# [Activity]
Note every line in the entries that contains the string "started", and copy it.

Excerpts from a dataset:

»»

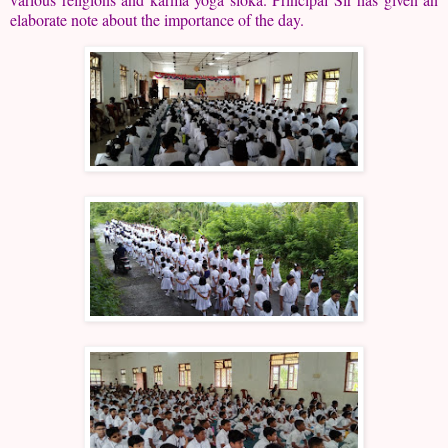
elaborate note about the importance of the day.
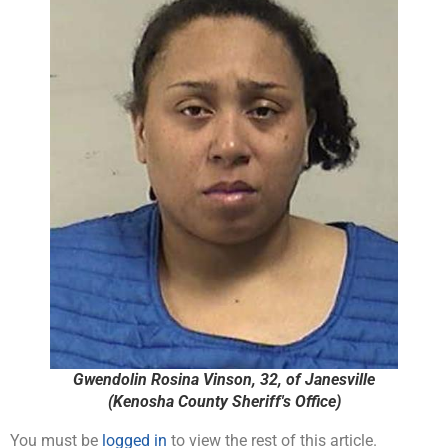
Gwendolin Rosina Vinson, 32, of Janesville
(Kenosha County Sheriff's Office)
You must be
logged in
to view the rest of this article.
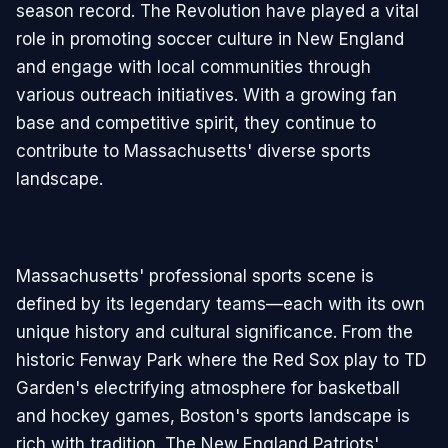
season record. The Revolution have played a vital
role in promoting soccer culture in New England
and engage with local communities through
various outreach initiatives. With a growing fan
base and competitive spirit, they continue to
contribute to Massachusetts' diverse sports
landscape.
Massachusetts' professional sports scene is
defined by its legendary teams—each with its own
unique history and cultural significance. From the
historic Fenway Park where the Red Sox play to TD
Garden's electrifying atmosphere for basketball
and hockey games, Boston's sports landscape is
rich with tradition. The New England Patriots'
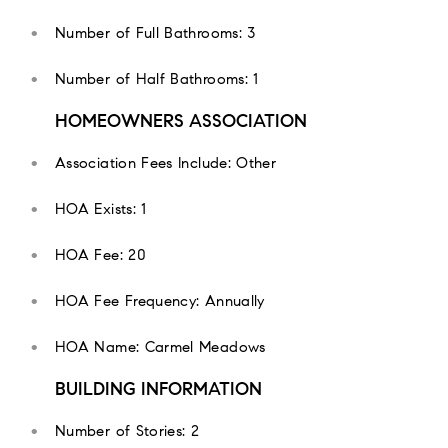
Number of Full Bathrooms: 3
Number of Half Bathrooms: 1
HOMEOWNERS ASSOCIATION
Association Fees Include: Other
HOA Exists: 1
HOA Fee: 20
HOA Fee Frequency: Annually
HOA Name: Carmel Meadows
BUILDING INFORMATION
Number of Stories: 2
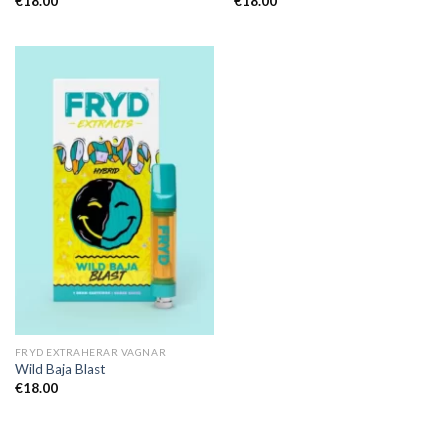
€
18.00
€
18.00
FRYD EXTRAHERAR VAGNAR
Wild Baja Blast
€
18.00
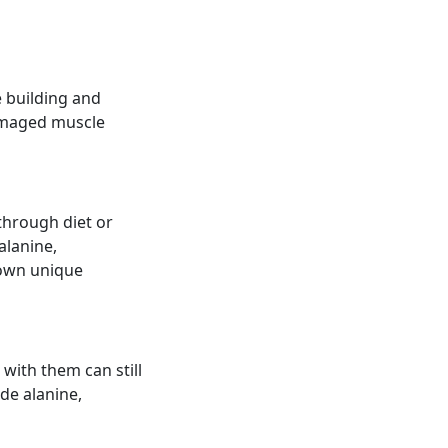
e building and
damaged muscle
through diet or
alanine,
s own unique
with them can still
de alanine,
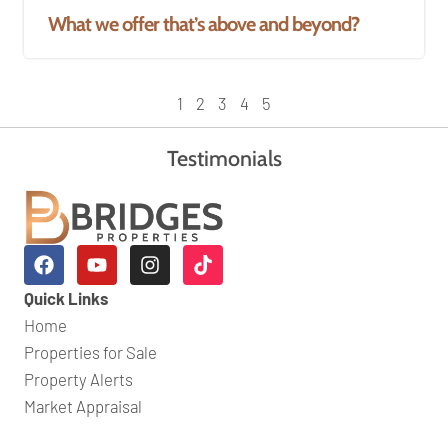
What we offer that’s above and beyond?
1
2
3
4
5
Testimonials
Quick Links
Home
Properties for Sale
Property Alerts
Market Appraisal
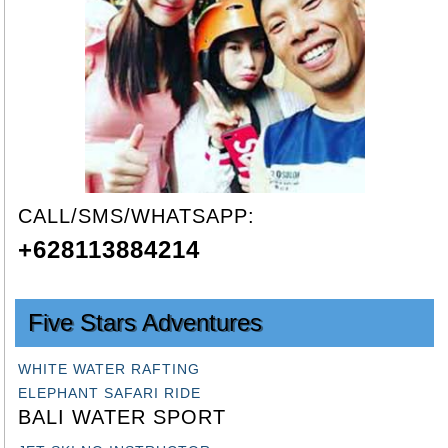
CALL/SMS/WHATSAPP:
+628113884214
Five Stars Adventures
WHITE WATER RAFTING
ELEPHANT SAFARI RIDE
BALI WATER SPORT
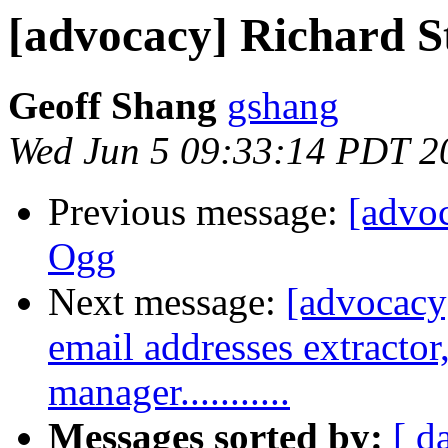
[advocacy] Richard S
Geoff Shang
gshang
Wed Jun 5 09:33:14 PDT 2
Previous message:
[advoc
Ogg
Next message:
[advocacy]
email addresses extractor, 
manager...........
Messages sorted by:
[ d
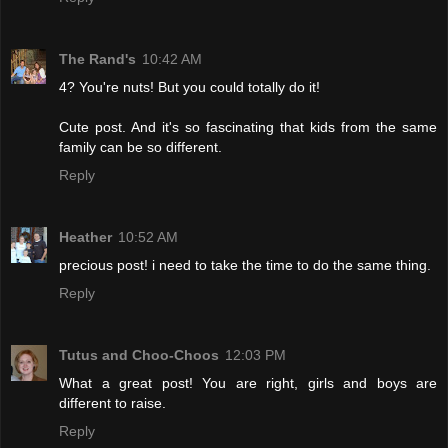
The Rand's
10:42 AM
4? You're nuts! But you could totally do it!
Cute post. And it's so fascinating that kids from the same
family can be so different.
Reply
Heather
10:52 AM
precious post! i need to take the time to do the same thing.
Reply
Tutus and Choo-Choos
12:03 PM
What a great post! You are right, girls and boys are
different to raise.
Reply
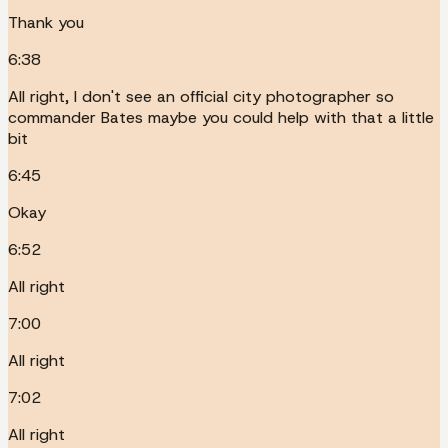
Thank you
6:38
All right, I don't see an official city photographer so
commander Bates maybe you could help with that a little
bit
6:45
Okay
6:52
All right
7:00
All right
7:02
All right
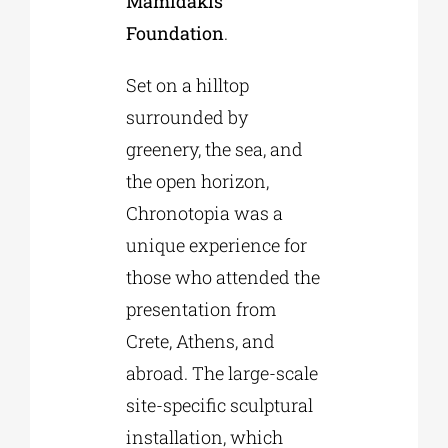
Mamidakis
Foundation
.
Set on a hilltop
surrounded by
greenery, the sea, and
the open horizon,
Chronotopia was a
unique experience for
those who attended the
presentation from
Crete, Athens, and
abroad. The large-scale
site-specific sculptural
installation, which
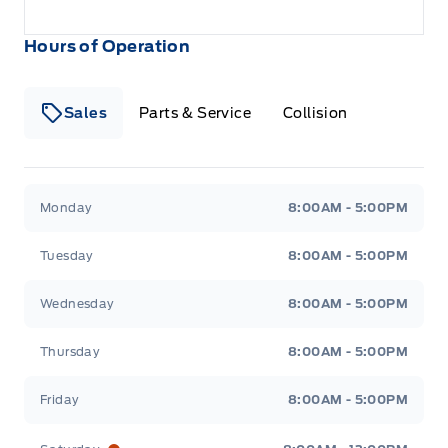
Hours of Operation
Sales
Parts & Service
Collision
Legacy Motors Ford
Legacy Motors Ford
Monday
8:00AM - 5:00PM
Tuesday
8:00AM - 5:00PM
Wednesday
8:00AM - 5:00PM
Thursday
8:00AM - 5:00PM
Friday
8:00AM - 5:00PM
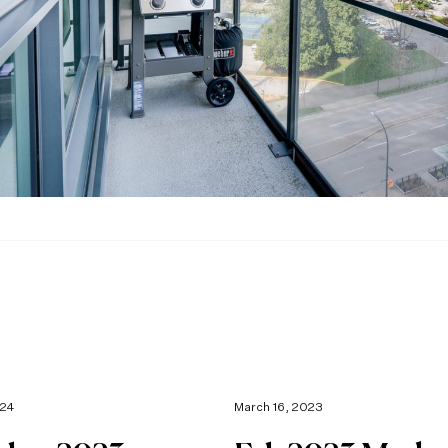
024
March 16, 2023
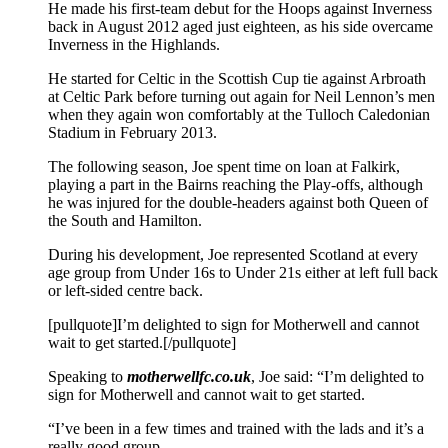
He made his first-team debut for the Hoops against Inverness
back in August 2012 aged just eighteen, as his side overcame
Inverness in the Highlands.
He started for Celtic in the Scottish Cup tie against Arbroath
at Celtic Park before turning out again for Neil Lennon’s men
when they again won comfortably at the Tulloch Caledonian
Stadium in February 2013.
The following season, Joe spent time on loan at Falkirk,
playing a part in the Bairns reaching the Play-offs, although
he was injured for the double-headers against both Queen of
the South and Hamilton.
During his development, Joe represented Scotland at every
age group from Under 16s to Under 21s either at left full back
or left-sided centre back.
[pullquote]I’m delighted to sign for Motherwell and cannot
wait to get started.[/pullquote]
Speaking to
motherwellfc.co.uk
, Joe said: “I’m delighted to
sign for Motherwell and cannot wait to get started.
“I’ve been in a few times and trained with the lads and it’s a
really good group.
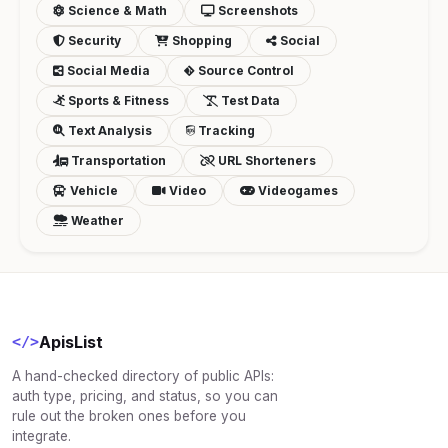
Science & Math
Screenshots
Security
Shopping
Social
Social Media
Source Control
Sports & Fitness
Test Data
Text Analysis
Tracking
Transportation
URL Shorteners
Vehicle
Video
Videogames
Weather
ApisList
</>
A hand-checked directory of public APIs:
auth type, pricing, and status, so you can
rule out the broken ones before you
integrate.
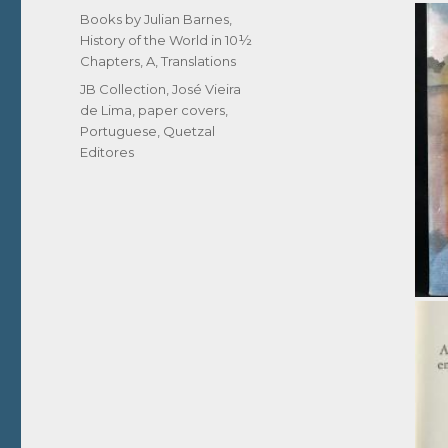
on
Categories
Books by Julian Barnes
,
History of the World in 10½
Chapters, A
,
Translations
Tags
JB Collection
,
José Vieira
de Lima
,
paper covers
,
Portuguese
,
Quetzal
Editores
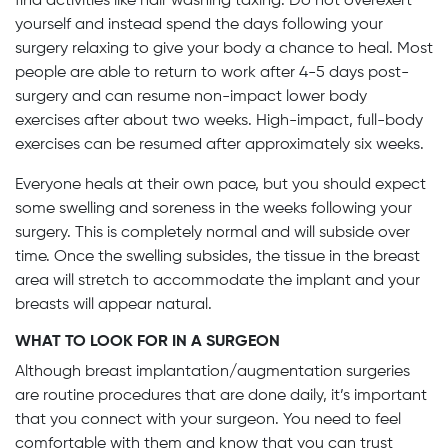
find activities like hair washing taxing. Do not overexert
yourself and instead spend the days following your
surgery relaxing to give your body a chance to heal. Most
people are able to return to work after 4-5 days post-
surgery and can resume non-impact lower body
exercises after about two weeks. High-impact, full-body
exercises can be resumed after approximately six weeks.
Everyone heals at their own pace, but you should expect
some swelling and soreness in the weeks following your
surgery. This is completely normal and will subside over
time. Once the swelling subsides, the tissue in the breast
area will stretch to accommodate the implant and your
breasts will appear natural.
WHAT TO LOOK FOR IN A SURGEON
Although breast implantation/augmentation surgeries
are routine procedures that are done daily, it’s important
that you connect with your surgeon. You need to feel
comfortable with them and know that you can trust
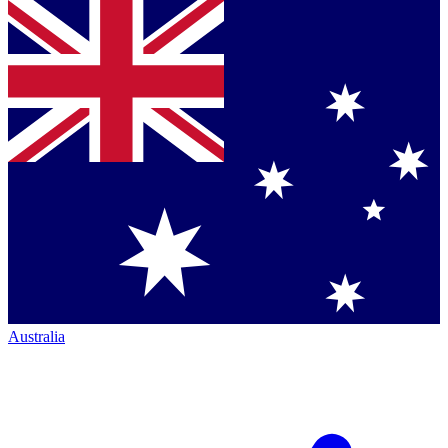
Australia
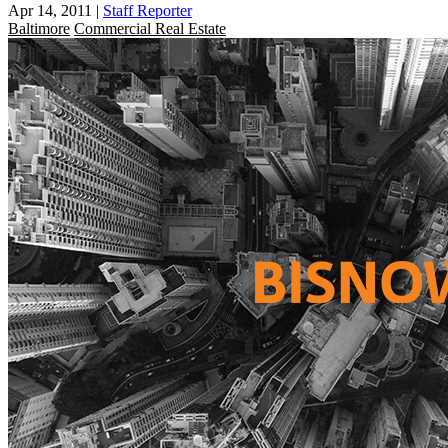
Apr 14, 2011
|
Staff Reporter
Baltimore
Commercial Real Estate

««

# [Result of the task]
He started for Celtic in the Scottish Cup tie against Arbroath
wait to get started.[/pullquote]
sign for Motherwell and cannot wait to get started.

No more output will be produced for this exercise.